Jeff DiModica and Dennis Schuh
President; Chief Originations Officer at Starwood Property Trust
Last year's rank: 8
Starwood Property Trust closed $15.9 billion in transactions this past year, a significant bump from its $4 billion the previous trip around the sun.
“It was a record year for most people,” Jeffrey DiModica said. “And, if it wasn’t a record year for you, you should probably reconsider what you’re doing for a living, because the amount of transactions was off the charts.”
The fourth quarter was especially stellar for Starwood, with roughly 40 percent of its originations being executed in those 90 days alone.
“We still had plenty of liquidity and capital, and we were able to take advantage of opportunities in the market,” DiModica said.
Pivoting when those opportunities beckon is par for the course for this duo, and, in the fourth quarter, the pair directed their attention to multifamily loans.
“For the first time, we in real estate all agreed on one thing: Multifamily rents are going to be higher in 2022 than they were in 2021,” DiModica said. “It’s the only thing we’ve ever all agreed on.”
With that in mind, the team found an advantage utilizing a forward-looking approach to underwriting deals, while some competitors relied on in-place income and last year’s cash flows. “If you bought a $100 million building in the fourth quarter, you might only have gotten $65 million from the agencies or the CMBS market, or $75 million-plus from someone like us who’s going to say, ‘Hey, we know rents are 20 percent higher, and you’ll roll them to market.’ It created a massive opportunity for us as non-bank lenders to really lean into multifamily.”

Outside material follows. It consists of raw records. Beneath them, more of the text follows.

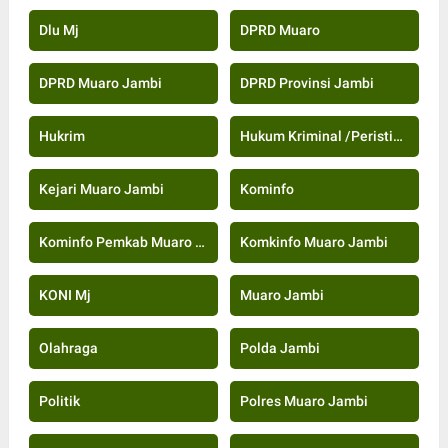
Dlu Mj
DPRD Muaro
DPRD Muaro Jambi
DPRD Provinsi Jambi
Hukrim
Hukum Kriminal /Peristiwa
Kejari Muaro Jambi
Kominfo
Kominfo Pemkab Muaro Jambi
Komkinfo Muaro Jambi
KONI Mj
Muaro Jambi
Olahraga
Polda Jambi
Politik
Polres Muaro Jambi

Seventy-five percent of the $4.4 billion in loans written in fourth-quarter 2021 were multifamily or industrial — a record for the firm. Its funded multifamily loan book is up 138 percent versus a year ago, and is on pace to become Starwood’s largest property type, with an additional $1 billion of unfunded multifamily commitments presently in the works.
Closed multifamily deals include a $295 million refinance for Onni Group’s Hope + Flower in L.A. and a $253 million loan for 54 Madison’s Life Time Coral Gables project in South Florida.

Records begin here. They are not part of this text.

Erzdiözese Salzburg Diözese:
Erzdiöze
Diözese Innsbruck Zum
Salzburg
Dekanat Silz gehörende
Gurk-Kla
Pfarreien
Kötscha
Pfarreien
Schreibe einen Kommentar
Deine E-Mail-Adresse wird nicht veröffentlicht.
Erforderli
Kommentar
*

Office still comprises 29 percent of the firm’s loan portfolio but “we’re being very selective,” Dennis Schuh said. “There’s a flight to quality in the market, and we’re following the jobs. If there’s an interesting office building like the one [DiModica’s] sitting in right now [Starwood’s new Miami office], we’d be very interested in that, but if it’s a Midwestern office building in an area with declining population and no rent growth, or a tenant market in terms of lots of concessions, we’re not interested.”
Tishman Speyer’s The Wheeler, a creative office property in Downtown Brooklyn, was one opportunity that caught the team’s attention. “It’s a beautiful redevelopment above the old Macy’s,” Schuh said. “It’s being built by a best-in-class sponsor and half of the 600,000 square feet was already pre-leased.” —C.C.